Terms Explained:

  • Predictive/ Supervised Learning => (modeling) => Discriminative Model
  • descriptive/ Un-Supervised Learning => (modeling) => Generative Model

Epochs, Iteration & Batch size:

Epoch: Number of passes the (deep/machine) learning algorithm has made across the full training dataset.
Batch: Used to group data sets.
Iteration: process of running one batch through the model.

Gradient

  • A gradient measures how much the output of a function changes if you change the inputs a little bit.
  • A gradient simply measures the change in all weights with regard to the change in error.

SVM: Supervised Algorithm

In SVM, a data point is viewed as a p-dimensional vector (a list of p numbers), and we wanted to know whether we can separate such points with a (p-1)-dimensional hyperplane(maximum-margin hyperplane). This is called a linear classifier(maximum margin). It tries to fit a line (or plane or hyperplane) between the different classes that maximizes the distance from the line (or plane or hyperplane) to the points of the classes.

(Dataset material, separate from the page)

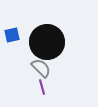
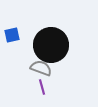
black circle: moved 4 px right, 3 px down
gray semicircle: rotated 25 degrees counterclockwise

There are six types of kernels in SVM:

  1. Linear kernel - used when data is linearly separable.
  2. Radial basis kernel - Create a decision boundary able to do a much better job of separating two classes than the linear kernel.
  3. Polynomial kernel - When you have discrete data that has no natural notion of smoothness.
  4. Sigmoid kernel - used as an activation function for neural networks.

Bagging vs Boosting:

Bagging is an acronym for ‘Bootstrap Aggregation’ and is used to decrease the variance in the prediction model. Bagging is a parallel method that fits different, considered learners independently from each other, making it possible to train them simultaneously.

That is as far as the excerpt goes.